» **Collected data**
▼

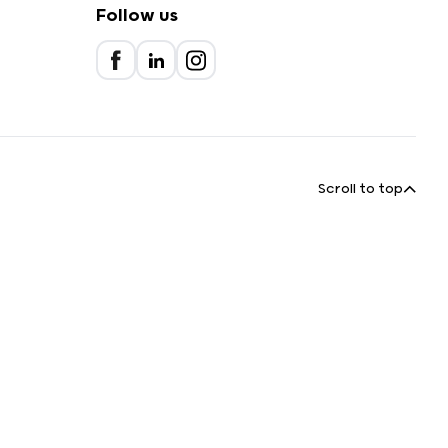
Follow us
Scroll to top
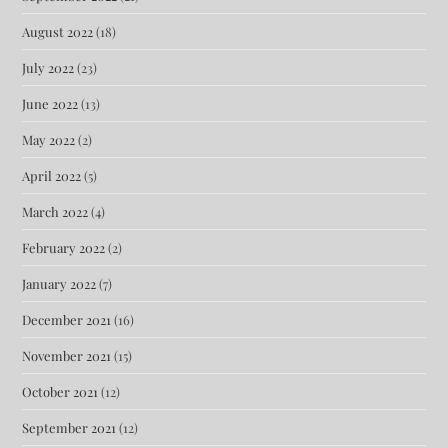
August 2022
(18)
July 2022
(23)
June 2022
(13)
May 2022
(2)
April 2022
(5)
March 2022
(4)
February 2022
(2)
January 2022
(7)
December 2021
(16)
November 2021
(15)
October 2021
(12)
September 2021
(12)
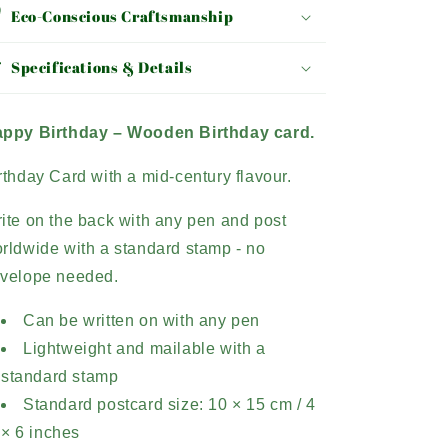
Eco-Conscious Craftsmanship
Specifications & Details
ppy Birthday –
Wooden Birthday card.
rthday Card with a mid-century flavour.
ite on the back with any pen and post
rldwide with a standard stamp - no
velope needed.
Can be written on with any pen
Lightweight and mailable with a
standard stamp
Standard postcard size: 10 × 15 cm / 4
× 6 inches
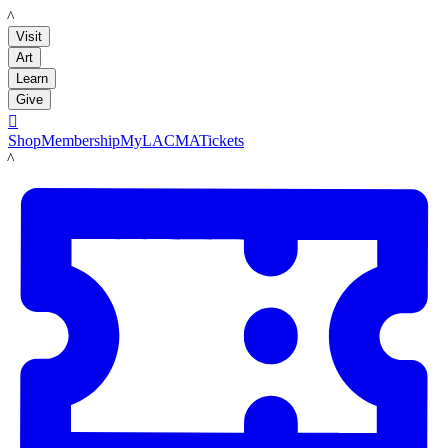
LACMA
Visit
Art
Learn
Give

Shop
Membership
MyLACMA
Tickets
LACMA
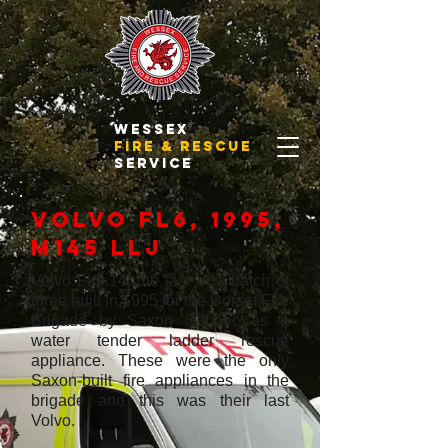
WESSEX
FIRE & RESCUE
SERVICE
Volvo FL6, 1995,
M145 LLJ
Volvo FL6.14, the last of a batch of
three built in 1995 for the Dorset Fire
Brigade by Saxon Sanbec as a
water tender ladder rescue
appliance. These were the only
Saxon-built fire appliances in the
brigade and this was their last
Volvo.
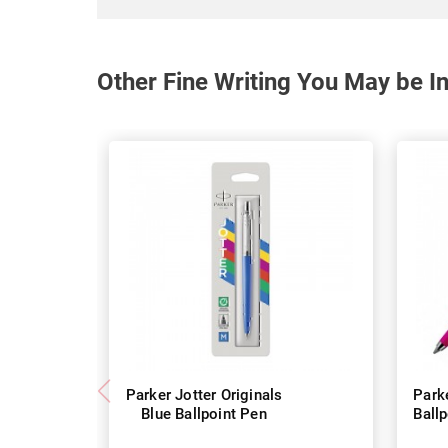
Other Fine Writing You May be In
Parker Jotter Originals
Parke
Blue Ballpoint Pen
Ball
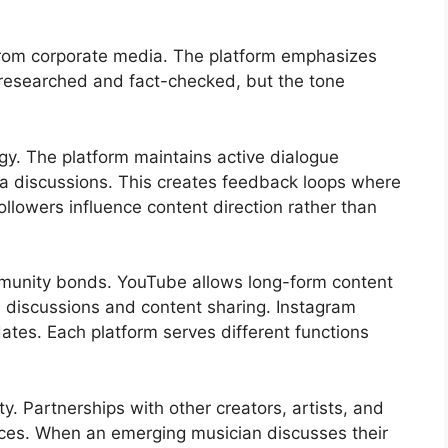
 from corporate media. The platform emphasizes
s researched and fact-checked, but the tone
y. The platform maintains active dialogue
a discussions. This creates feedback loops where
llowers influence content direction rather than
munity bonds. YouTube allows long-form content
es discussions and content sharing. Instagram
dates. Each platform serves different functions
y. Partnerships with other creators, artists, and
nces. When an emerging musician discusses their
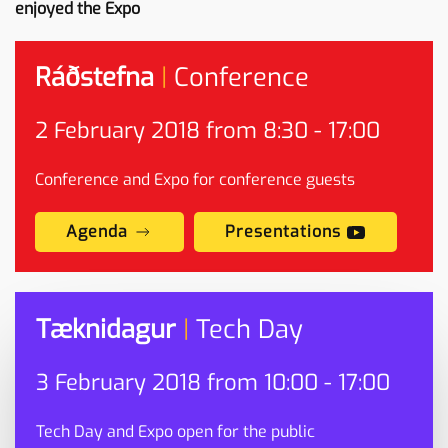
enjoyed the Expo
Ráðstefna
|
Conference
2
February
2018 from 8:30 - 17:00
Conference and Expo for conference guests
Agenda
Presentations
Tæknidagur
|
Tech Day
3
February
2018 from 10:00 - 17:00
Tech Day and Expo open for the public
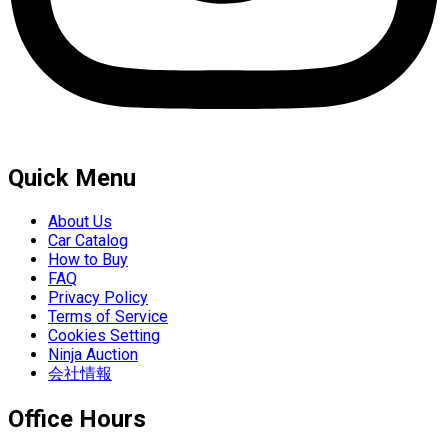
Quick Menu
About Us
Car Catalog
How to Buy
FAQ
Privacy Policy
Terms of Service
Cookies Setting
Ninja Auction
会社情報
Office Hours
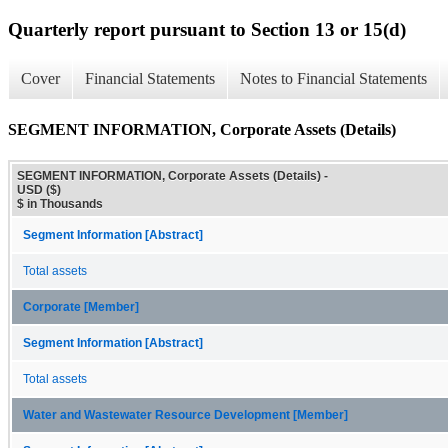
Quarterly report pursuant to Section 13 or 15(d)
Cover
Financial Statements
Notes to Financial Statements
SEGMENT INFORMATION, Corporate Assets (Details)
SEGMENT INFORMATION, Corporate Assets (Details) -
USD ($)
$ in Thousands
Segment Information [Abstract]
Total assets
Corporate [Member]
Segment Information [Abstract]
Total assets
Water and Wastewater Resource Development [Member]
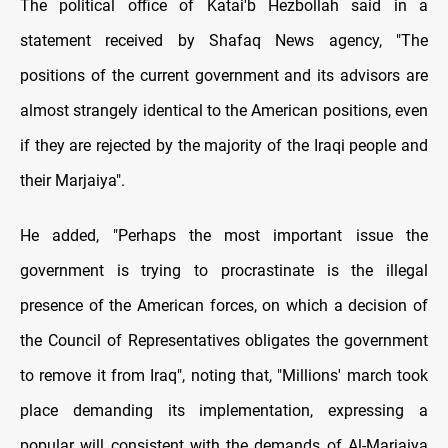
The political office of Katai'b Hezbollah said in a
statement received by Shafaq News agency, "The
positions of the current government and its advisors are
almost strangely identical to the American positions, even
if they are rejected by the majority of the Iraqi people and
their Marjaiya".
He added, "Perhaps the most important issue the
government is trying to procrastinate is the illegal
presence of the American forces, on which a decision of
the Council of Representatives obligates the government
to remove it from Iraq", noting that, "Millions' march took
place demanding its implementation, expressing a
popular will consistent with the demands of Al-Marjaiya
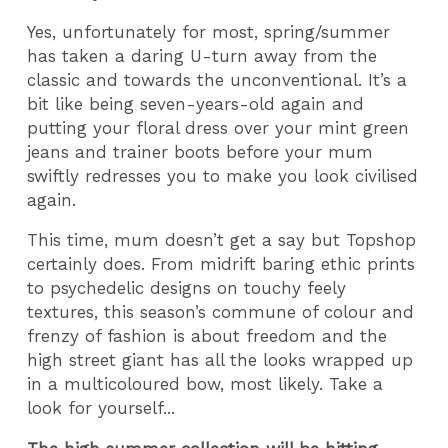
Yes, unfortunately for most, spring/summer
has taken a daring U-turn away from the
classic and towards the unconventional. It’s a
bit like being seven-years-old again and
putting your floral dress over your mint green
jeans and trainer boots before your mum
swiftly redresses you to make you look civilised
again.
This time, mum doesn’t get a say but Topshop
certainly does. From midrift baring ethic prints
to psychedelic designs on touchy feely
textures, this season’s commune of colour and
frenzy of fashion is about freedom and the
high street giant has all the looks wrapped up
in a multicoloured bow, most likely. Take a
look for yourself...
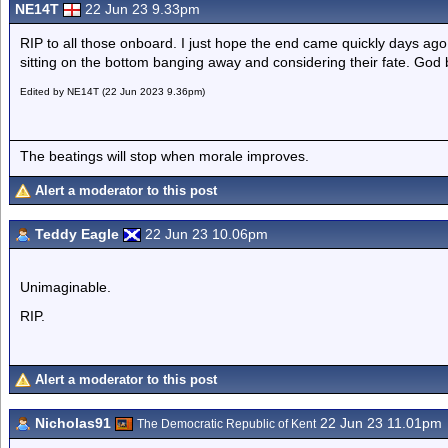
NE14T
22 Jun 23 9.33pm
RIP to all those onboard. I just hope the end came quickly days ago
sitting on the bottom banging away and considering their fate. God 
Edited by NE14T (22 Jun 2023 9.36pm)
The beatings will stop when morale improves.
Alert a moderator to this post
Teddy Eagle
22 Jun 23 10.06pm
Unimaginable.
RIP.
Alert a moderator to this post
Nicholas91
22 Jun 23 11.01pm
The Democratic Republic of Kent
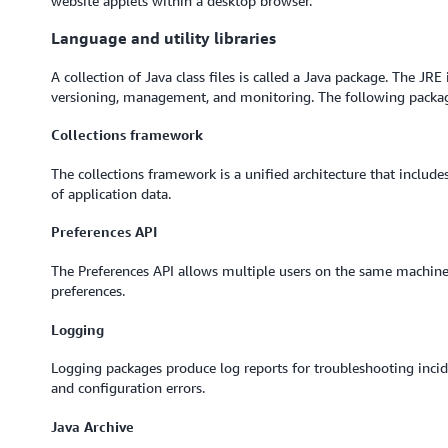
website applets within a desktop browser.
Language and utility libraries
A collection of Java class files is called a Java package. The JR
versioning, management, and monitoring. The following packa
Collections framework
The collections framework is a unified architecture that include
of application data.
Preferences API
The Preferences API allows multiple users on the same machine 
preferences.
Logging
Logging packages produce log reports for troubleshooting incide
and configuration errors.
Java Archive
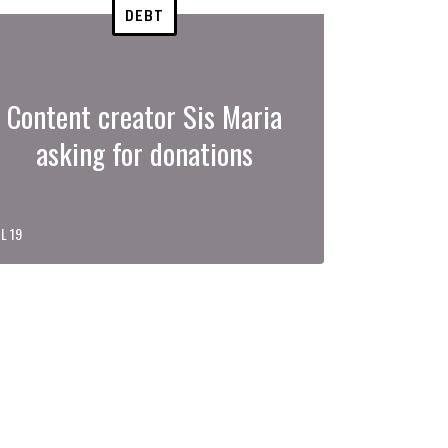
DEBT
Content creator Sis Maria
asking for donations
L 19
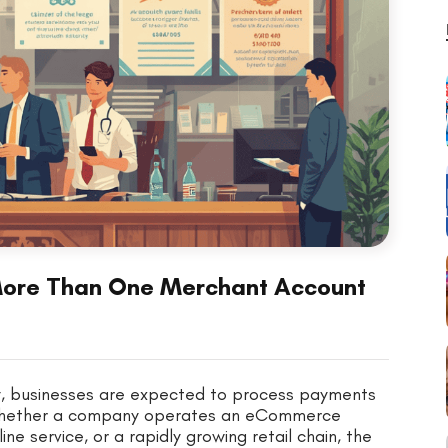
More Than One Merchant Account
my, businesses are expected to process payments
n. Whether a company operates an eCommerce
ine service, or a rapidly growing retail chain, the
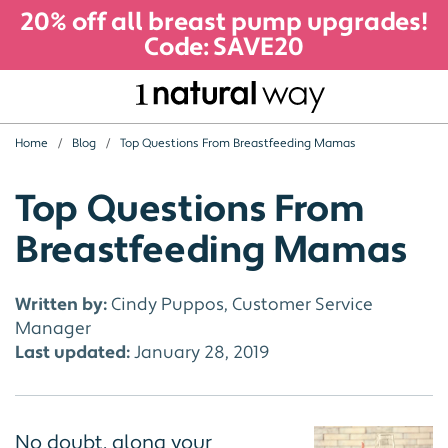
20% off all breast pump upgrades!
Code: SAVE20
Home
Blog
Top Questions From Breastfeeding Mamas
Top Questions From
Breastfeeding Mamas
Written by:
Cindy Puppos, Customer Service
Manager
Last updated:
January 28, 2019
No doubt, along your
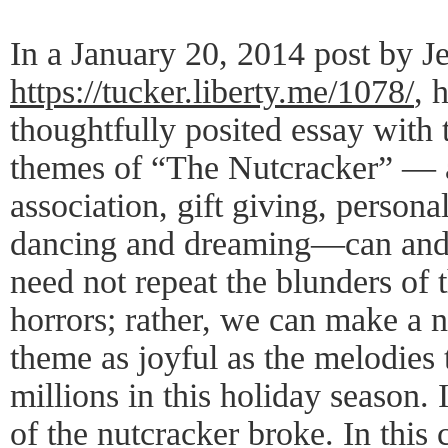
In a January 20, 2014 post by J
https://tucker.liberty.me/1078/
, 
thoughtfully posited essay with
themes of “The Nutcracker” — a
association, gift giving, persona
dancing and dreaming—can and 
need not repeat the blunders of 
horrors; rather, we can make a
theme as joyful as the melodies 
millions in this holiday season. I
of the nutcracker broke. In this c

▲

» **The task**
Each line from the first line of the entries through the line containing "2018 from 10:00 - 17:00" should be duplicated word for word, and nothing more; the pictures stay out.

» **Written reply**
Follow us
Scroll to top
August 2022
(18)
July 2022
(23)
June 2022
(13)
May 2022
(2)
April 2022
(5)
March 2022
(4)
February 2022
(2)
January 2022
(7)
December 2021
(16)
November 2021
(15)
October 2021
(12)
September 2021
(12)
Eco-Conscious Craftsmanship
Specifications & Details
ppy Birthday –
Wooden Birthday card.
rthday Card with a mid-century flavour.
ite on the back with any pen and post
rldwide with a standard stamp - no
velope needed.
Can be written on with any pen
Lightweight and mailable with a
standard stamp
Standard postcard size: 10 × 15 cm / 4
× 6 inches
LACMA
Visit
Art
Learn
Give

Shop
Membership
MyLACMA
Tickets
LACMA
WESSEX
FIRE & RESCUE
SERVICE
Volvo FL6, 1995,
M145 LLJ
Volvo FL6.14, the last of a batch of
three built in 1995 for the Dorset Fire
Brigade by Saxon Sanbec as a
water tender ladder rescue
appliance. These were the only
Saxon-built fire appliances in the
brigade and this was their last
Volvo.
Other Fine Writing You May be In
Parker Jotter Originals
Parke
Blue Ballpoint Pen
Ball
 from corporate media. The platform emphasizes
s researched and fact-checked, but the tone
y. The platform maintains active dialogue
a discussions. This creates feedback loops where
llowers influence content direction rather than
munity bonds. YouTube allows long-form content
es discussions and content sharing. Instagram
dates. Each platform serves different functions
y. Partnerships with other creators, artists, and
nces. When an emerging musician discusses their
enjoyed the Expo
Ráðstefna
|
Conference
2
February
2018 from 8:30 - 17:00
Conference and Expo for conference guests
Agenda
Presentations
Tæknidagur
|
Tech Day
3
February
2018 from 10:00 - 17:00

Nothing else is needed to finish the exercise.